Faster EKS Node and Pod Startup

Feb 17, 2026

Host:

Bart Farrell

Guest:

Jan Ludvik

This episode is sponsored by LearnKube — get started on your Kubernetes journey through comprehensive online, in-person or remote training.

Kubernetes nodes on EKS can take over a minute to become ready, and pods often wait even longer — but most teams never look into why.

Jan Ludvik, Senior Staff Reliability Engineer at Outreach, shares how he cut node startup from 65 to 45 seconds and reduced P90 pod startup by 30 seconds across ~1,000 nodes — by tackling overlooked defaults and EBS bottlenecks.

In this episode:

Why Kubelet's serial image pull default quietly blocks pod startup, and how parallel pulls fix it
How EBS lazy loading can silently negate image caching in AMIs — and the critical path workaround
A Lambda-based automation that temporarily boosts EBS throughput during startup, then reverts to save cost
The kubelet metrics and logs that expose pod and node startup latenc,y most teams never monitor

Every second saved translates to faster scaling, lower AWS bills, and better end-user experience.

Relevant links

Transcription

Bart Farrell: Why do Kubernetes nodes and pods sometimes take far longer to start than they should? Today on KubeFM, we're joined by Jan. In this episode, Jan walks us through a real optimization effort focused on node and pod startup performance across large EKS clusters running at scale. We look at what actually drives startup latency, image pulling behavior, EBS throughput limits, and why defaults like serial image pulls quietly slow clusters down. Jan explains the changes that made a measurable difference, including parallel image pulls, selective image caching and automated throughput tuning to balance performance and cost. This episode of KubeFM is sponsored by LearnKube. Since 2017, LearnKube has helped Kubernetes engineers from all over the world level up through Kubernetes courses. Courses are instructor-led and are 60% practical and 40% theoretical. Students have access to course materials for the rest of their lives. They are given in-person and online to groups as well as individuals. For more information about how you can level up, go to learnkube.com. Now, let's get into the episode with Jan. Welcome to KubeFM. What three emerging Kubernetes tools are you keeping an eye on?

Jan Ludvik: One of them is sidecarless service meshes. I think those are great technologies. The other one is Bottlerocket, which we recently implemented. And I really like the concept and how it works. Like having only what you need for running containers. And the third one is Karpenter. I always liked the auto-scaling and the concepts behind it. So we also started using that recently and that would be the third one.

Bart Farrell: Okay, great. And for people who don't know you, can you tell us about what you do and where you work?
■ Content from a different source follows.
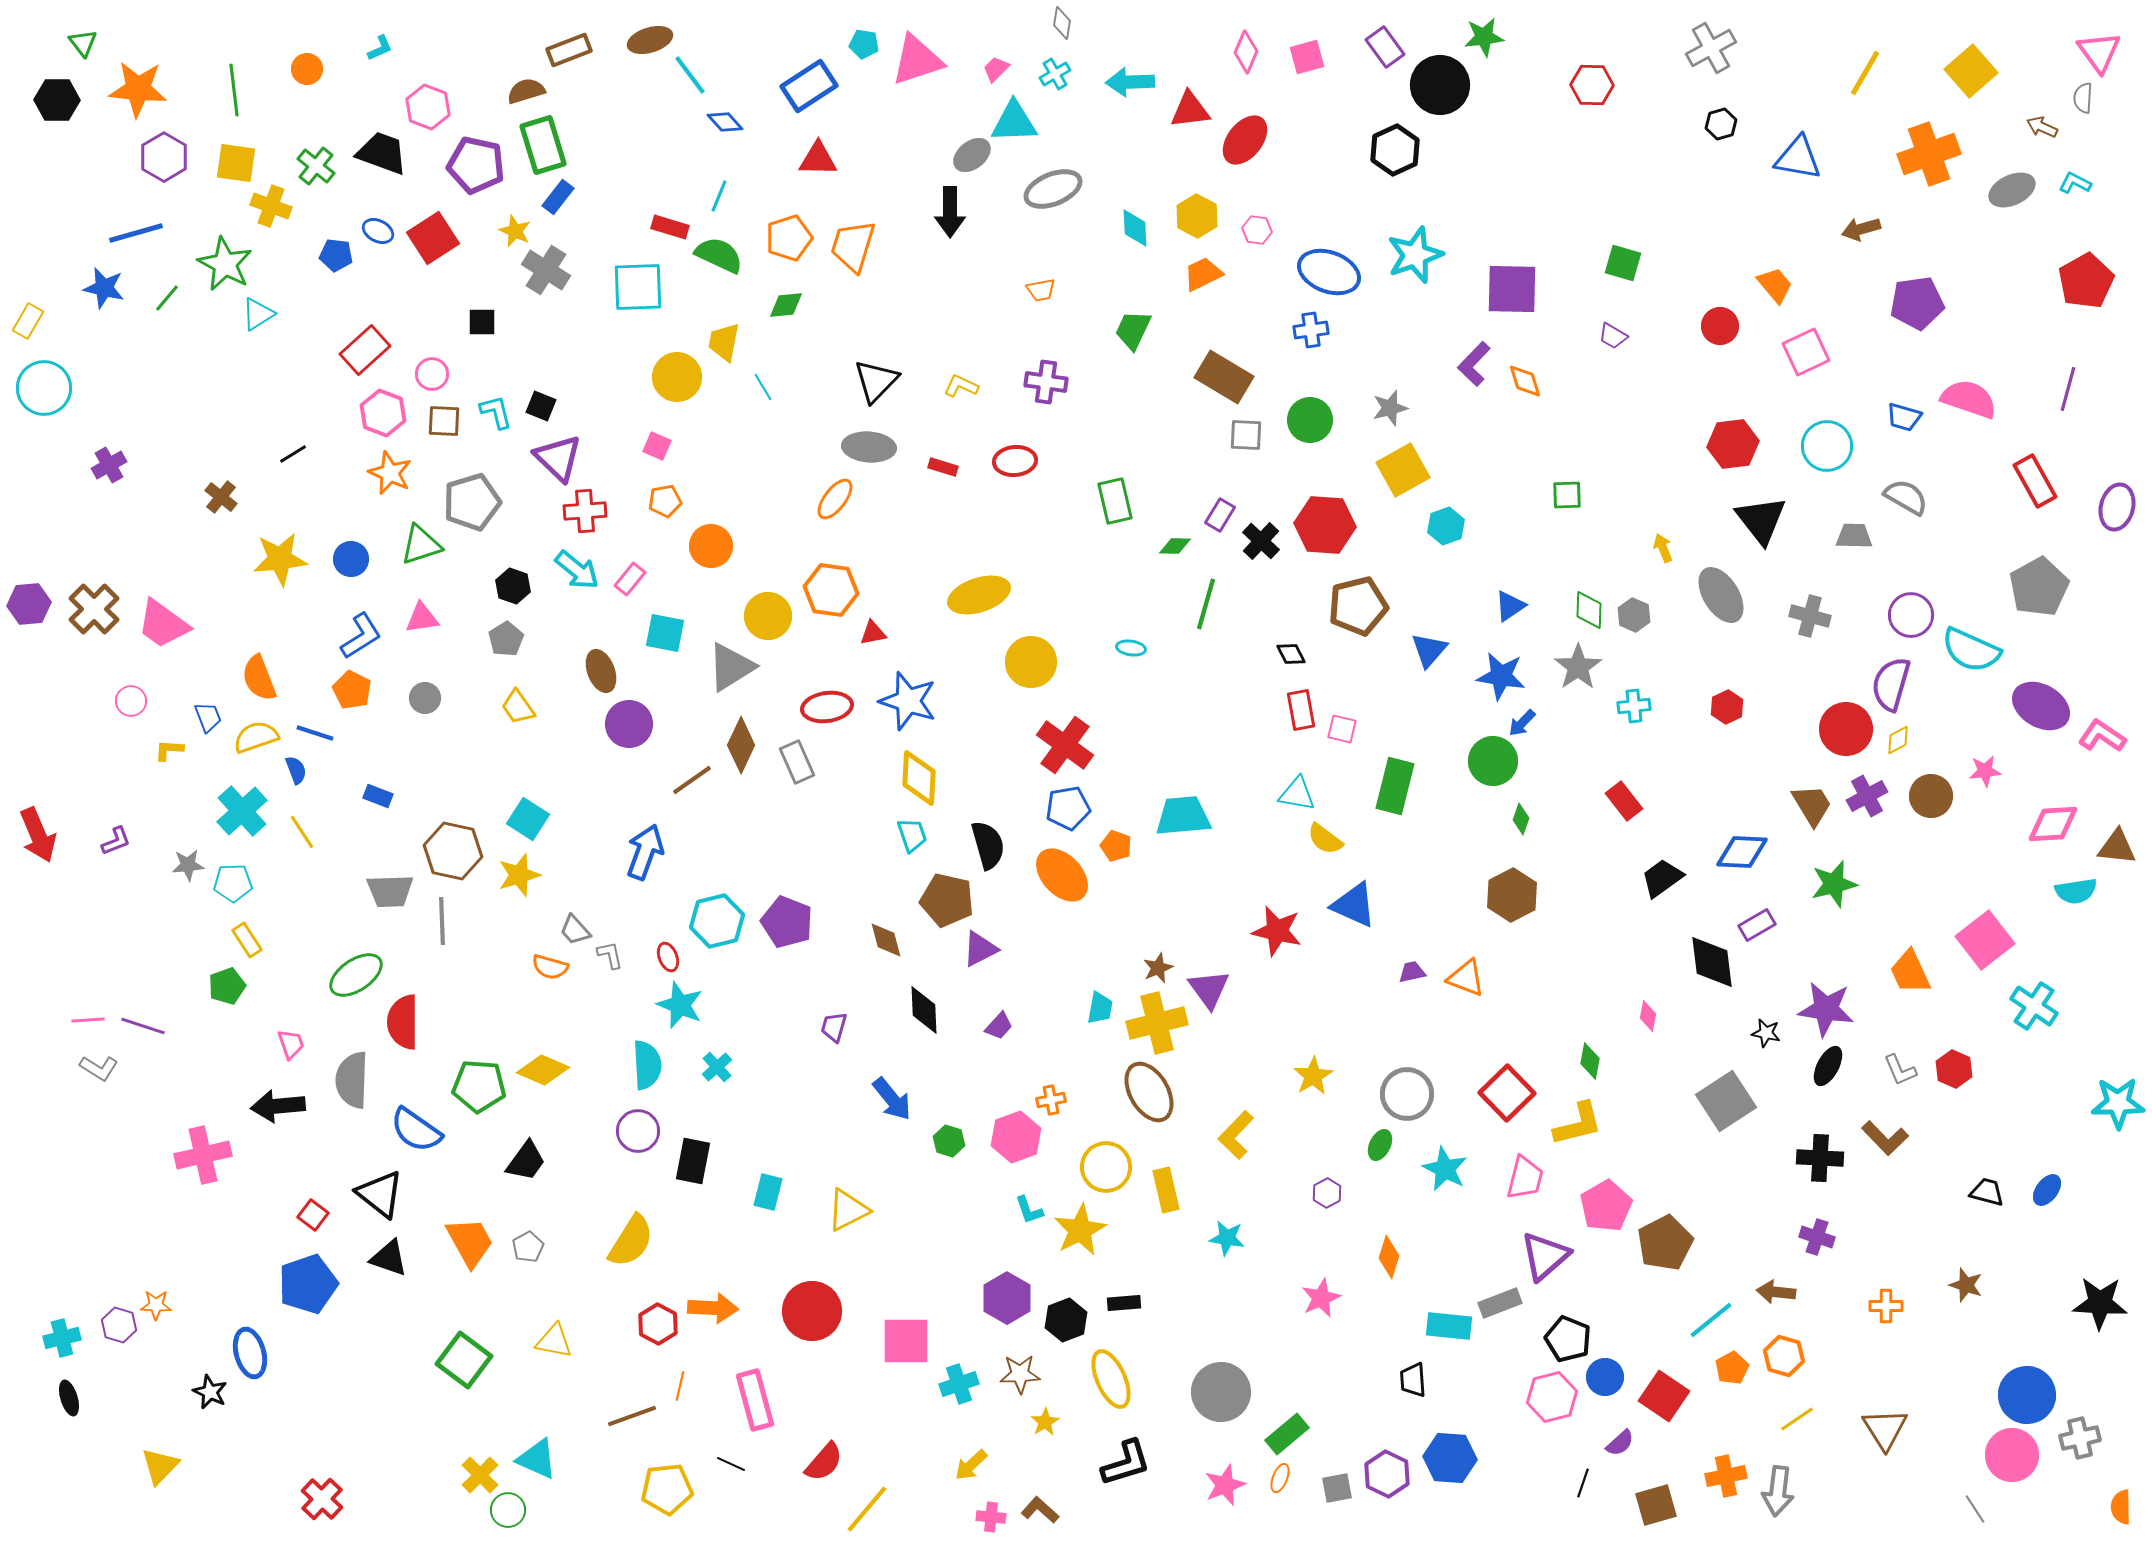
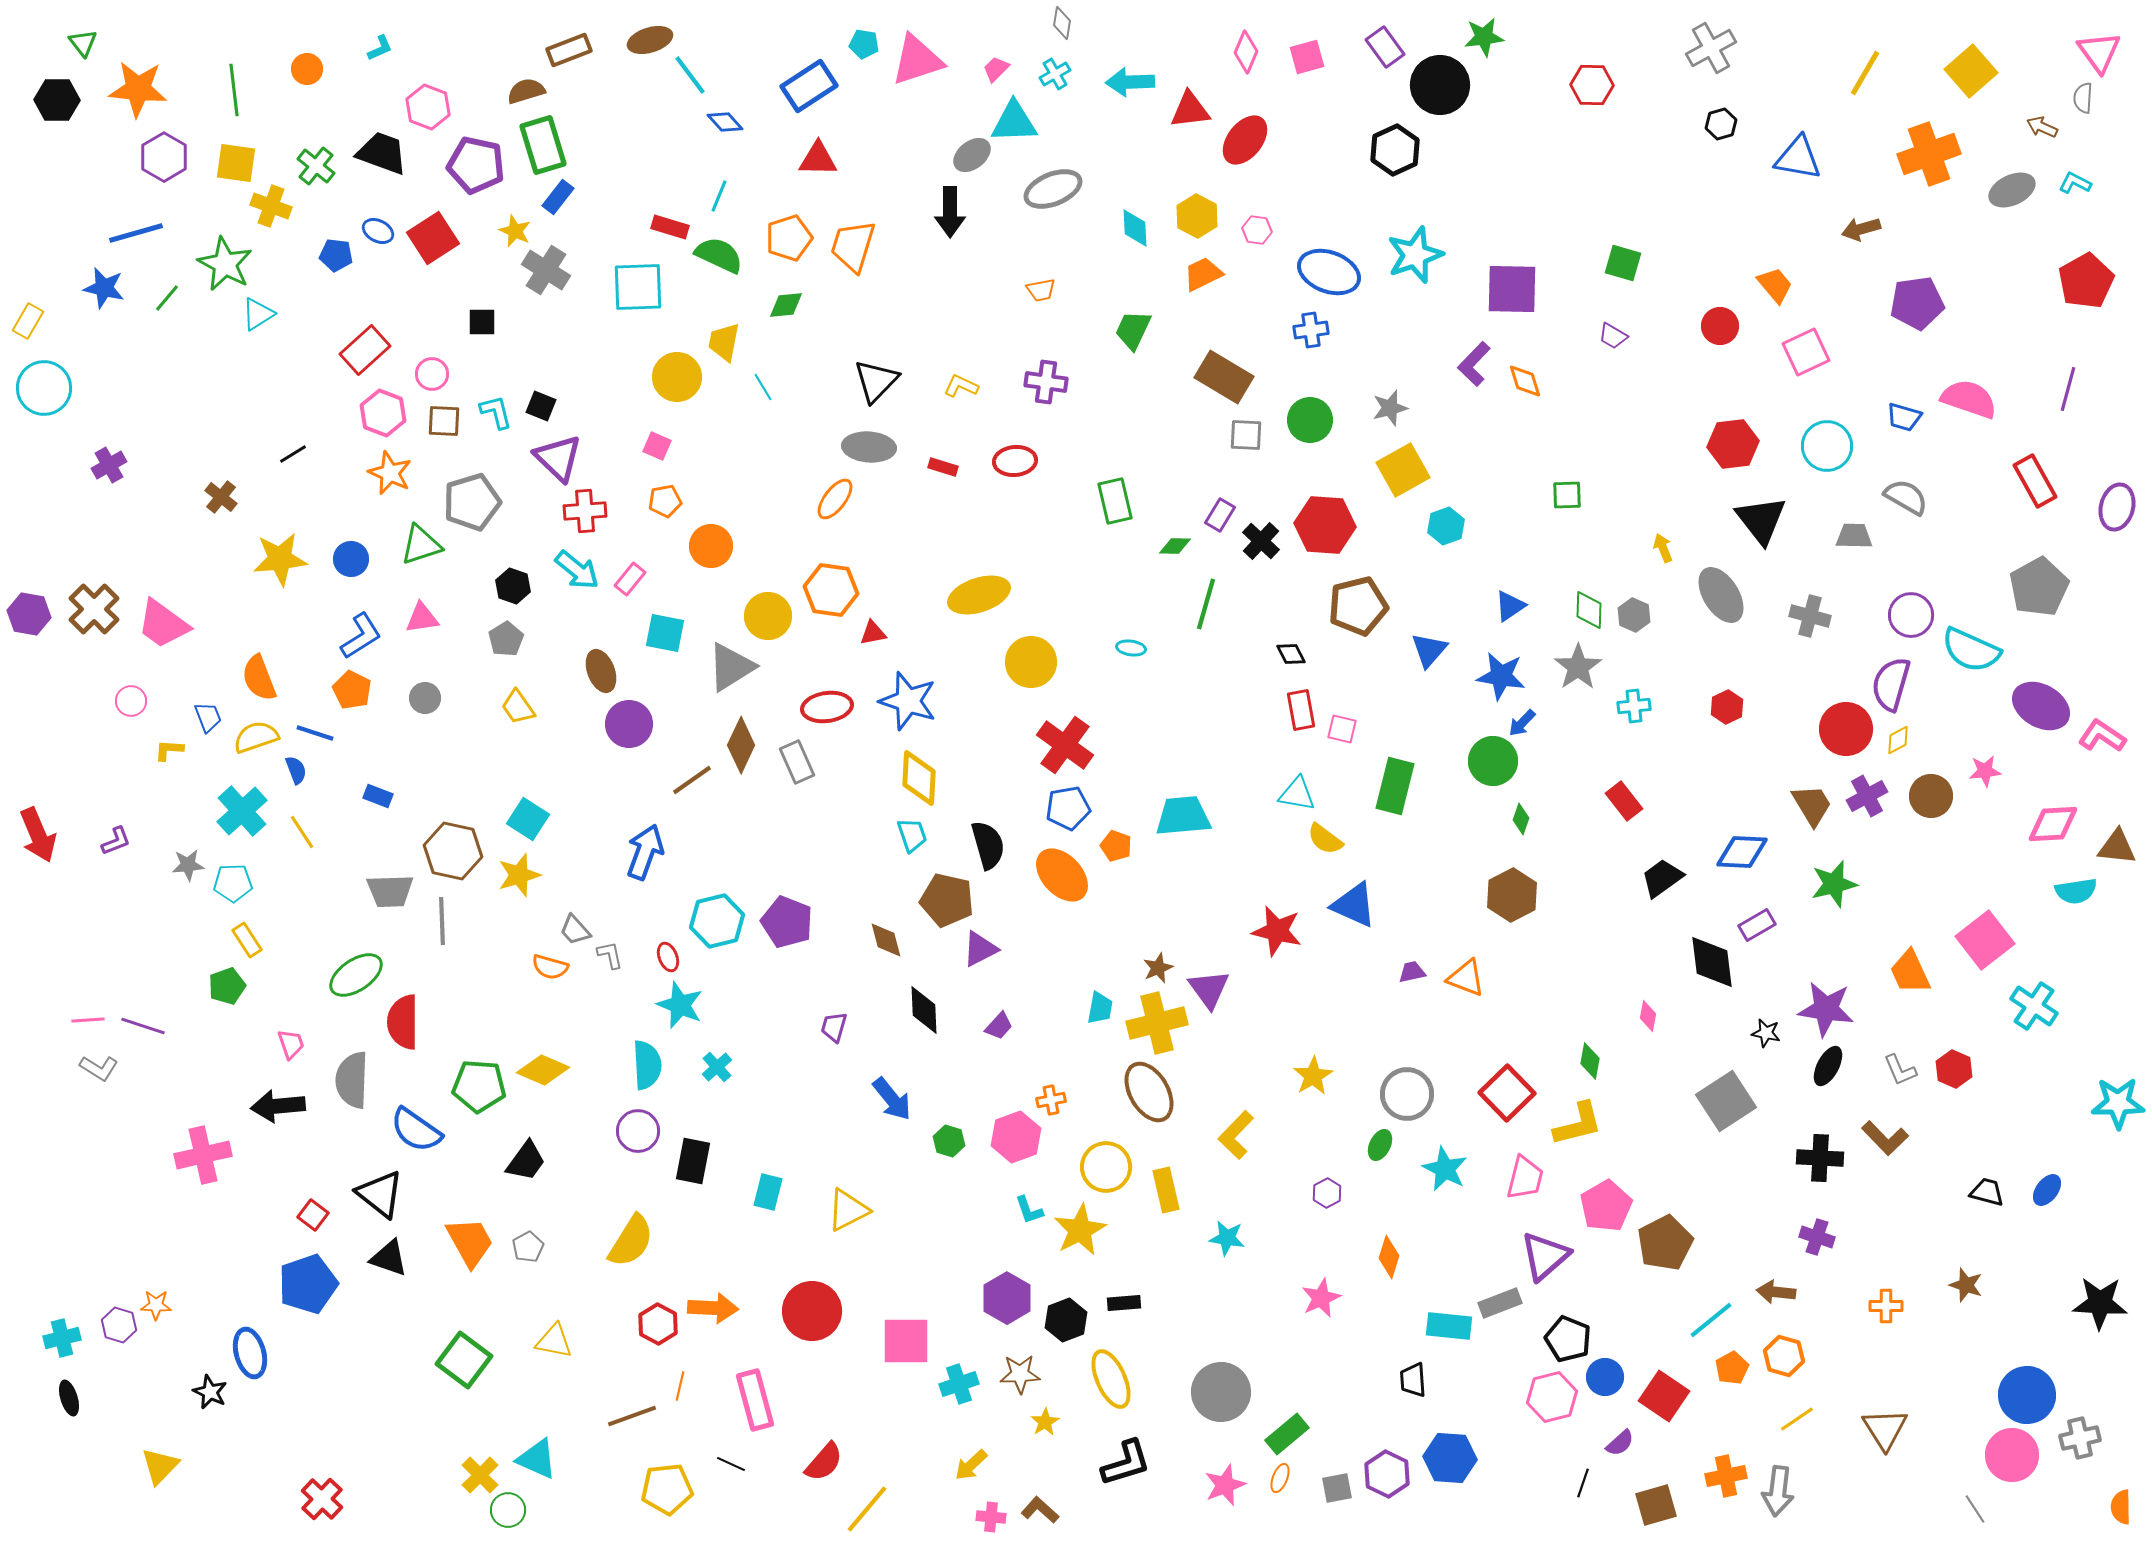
purple hexagon at (29, 604): moved 10 px down; rotated 15 degrees clockwise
Jan Ludvik: So I work at Outreach. We are a revenue workflow platform which is targeted for seller customers. I'm site reliability engineer here for four and a half years. And we use mostly AWS, Kubernetes, Terraform, and also an observability stack.

Bart Farrell: And how did you get into Cloud Native?

Jan Ludvik: Okay, so I started as a network engineer. And then I moved into consulting a little bit but infrastructure consulting. So I worked in on-premise data centers and I really liked AWS. I switched to some AWS projects while I was in consulting and after that I switched career paths into cloud native and engineering.

Bart Farrell: Okay. And you mentioned this a little bit, but what were you before cloud native?

Jan Ludvik: Yep. So I have a degree in telecommunications and I was first a Cisco network engineer. So I worked with all the switches and routers. So then I moved to the very different set of technologies in on-premise data centers, but I didn't stay there for a long time because I really liked AWS or cloud, which I chose AWS from all the main competitors and I moved to engineering career path I worked at AWS at first so it was easier for me to get into and I started picking up more and more the additional technologies that you need for current infrastructure so Kubernetes is the main one and terraform and the other the usual stack.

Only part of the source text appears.